The Pilgrims who sailed to this country aboard the Mayflower were originally members of the English Separatist Church (a Puritan sect). They had earlier fled their home in England and sailed to Holland (the Netherlands) to escape religious persecution. While there, they enjoyed more religious tolerance, but eventually they became disenchanted with the Dutch way of life, thinking it ungodly. The article, ​Why Do Americans Celebrate Thanksgiving ​ states​, ​ “Only about one-third of the original colonists were Separatists.” Seeking a better life, the Separatists negotiated with a London stock company to finance a pilgrimage to America. Most of those making the trip aboard the Mayflower were non-Separatists. Instead of being Separatists, they were hired to protect the company’s overall interests.

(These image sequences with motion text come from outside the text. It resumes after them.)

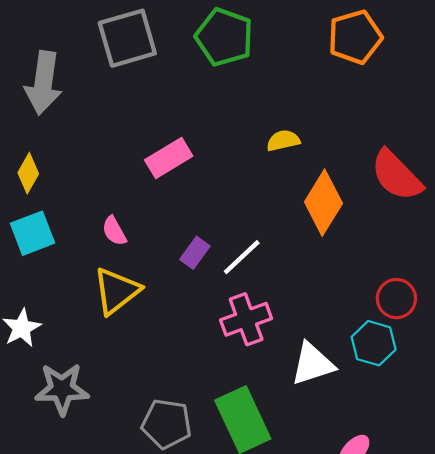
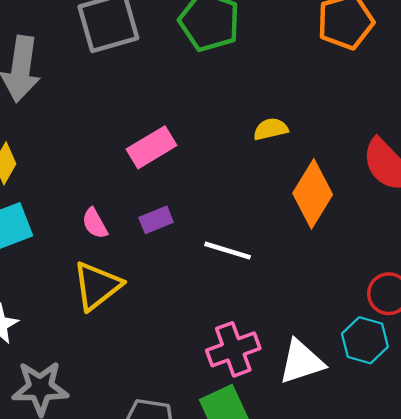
purple rectangle: (195, 253) -> (156, 220), moved, turned 32
white line: (242, 257) -> (228, 251), turned 60
pink cross: (246, 319) -> (233, 349), moved

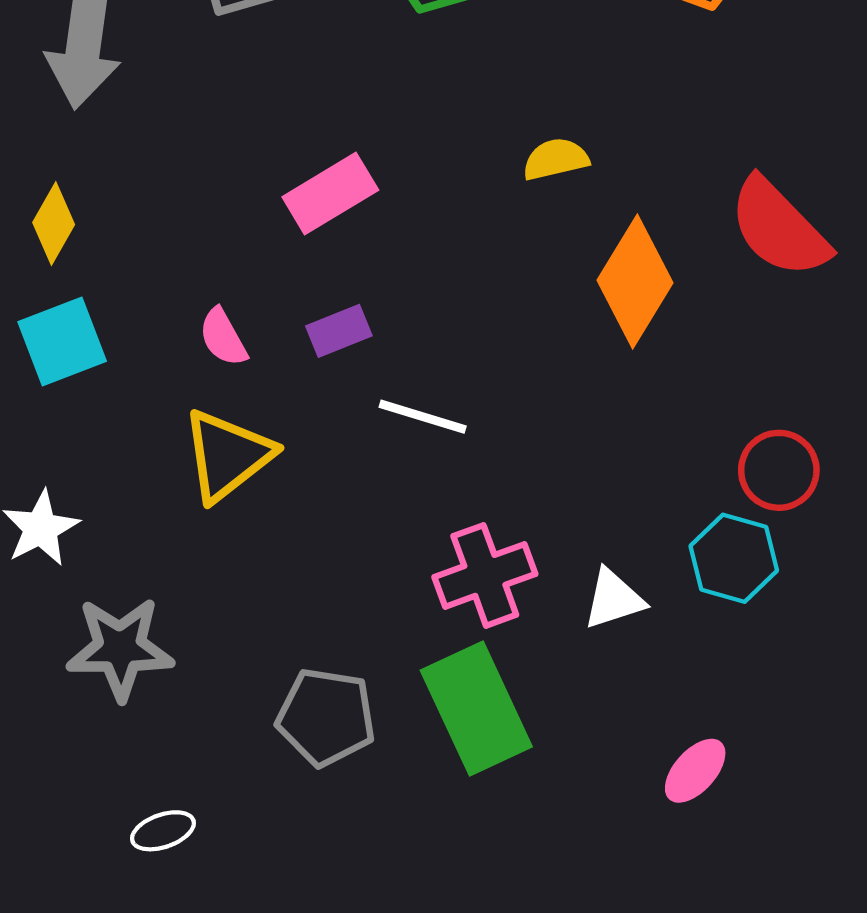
white line: (228, 251) -> (423, 417), moved
white triangle: (301, 362) -> (614, 599), size x0.7

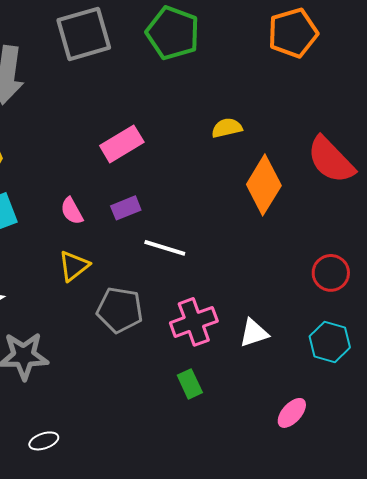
yellow triangle: (227, 455) -> (74, 266), size x0.7
cyan hexagon: (734, 558) -> (330, 342), moved
green rectangle: (476, 708) -> (190, 384), size x0.5
gray pentagon: (326, 717) -> (120, 310), moved

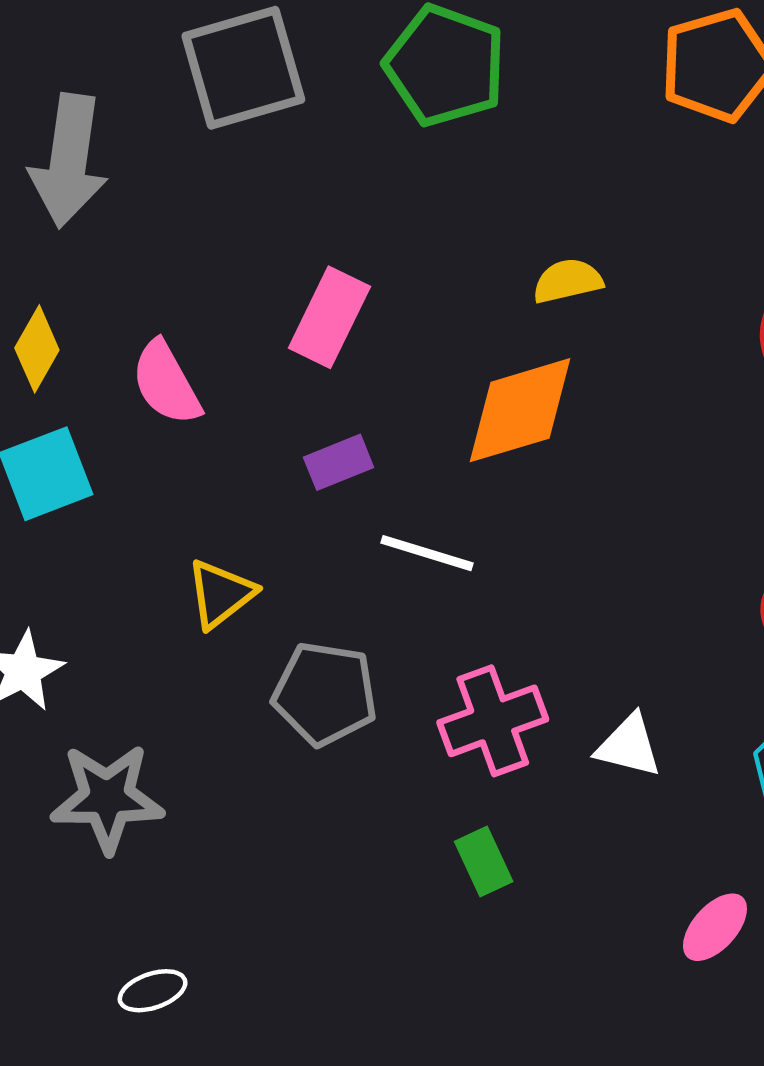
pink rectangle: (122, 144) -> (329, 317), turned -33
orange diamond: (264, 185) -> (520, 410), moved, turned 42
pink semicircle: (72, 211) -> (166, 383), moved, size x1.4
white triangle: (254, 333) -> (629, 746), turned 32

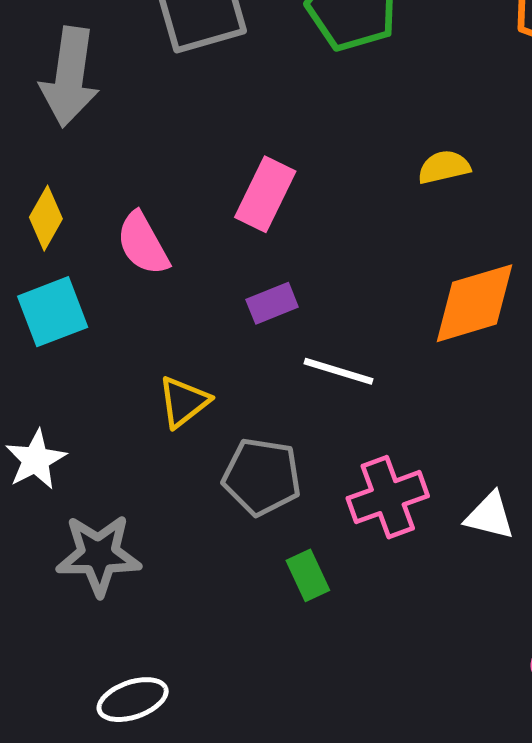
orange diamond: (520, 410) -> (475, 303), moved
green rectangle: (484, 861) -> (308, 575), moved
white ellipse: (153, 991) -> (133, 700), size x1.4

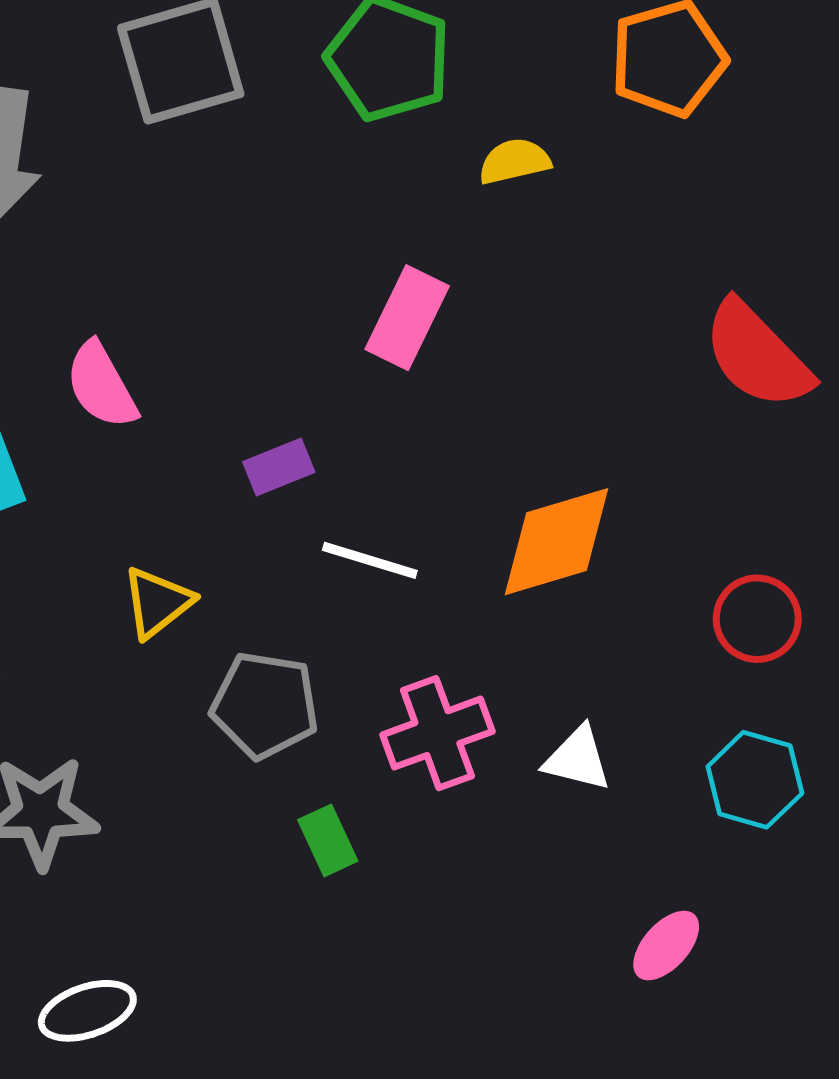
yellow semicircle: (444, 167) -> (514, 161), moved
pink rectangle: (265, 194) -> (407, 318), moved
orange diamond: (475, 303) -> (556, 542), moved

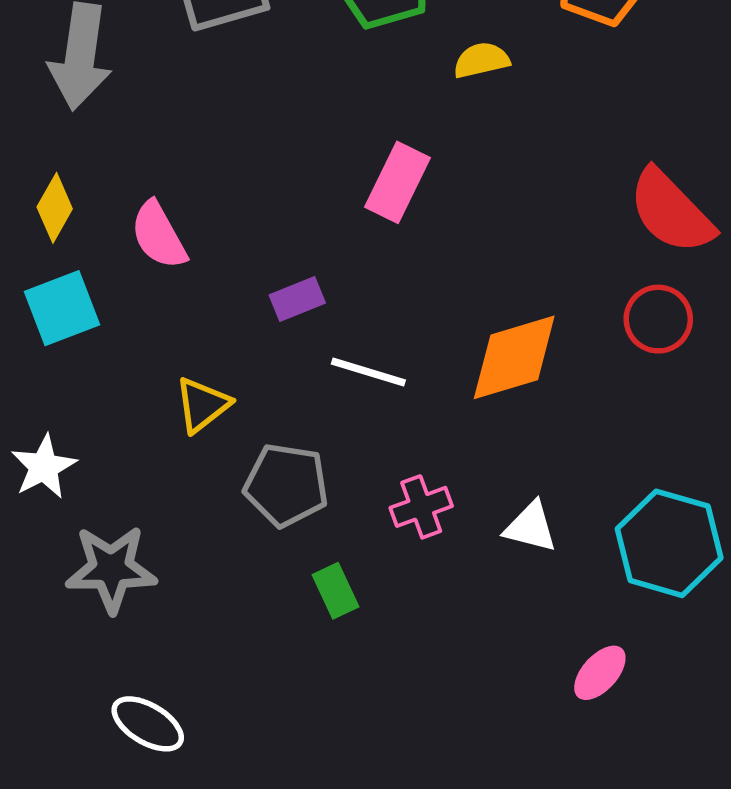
red circle: (757, 619) -> (658, 319), moved
pink cross: (437, 733) -> (421, 507), size x0.7
cyan hexagon: (755, 780) -> (669, 543), size x1.4
white ellipse: (87, 1011) -> (148, 724), turned 50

On January 1, 1795, our first United States President, George Washington, wrote his famed National Thanksgiving Proclamation, in which he says that, “it is our duty as a people, with devout reverence and affectionate gratitude, to acknowledge our many and great obligations to Almighty God, and to implore Him to continue our duty as a people, with devout reverence and affectionate gratitude, to acknowledge our many and great obligations to Almighty God, and to implore Him to continue and confirm the blessings we experienced.” This quote emphasizes that on Thanksgiving Day each year, Americans give thanks whether that be to this Almighty God or whatever belief system they have, and appreciate all the blessings and mercies toward us throughout the year.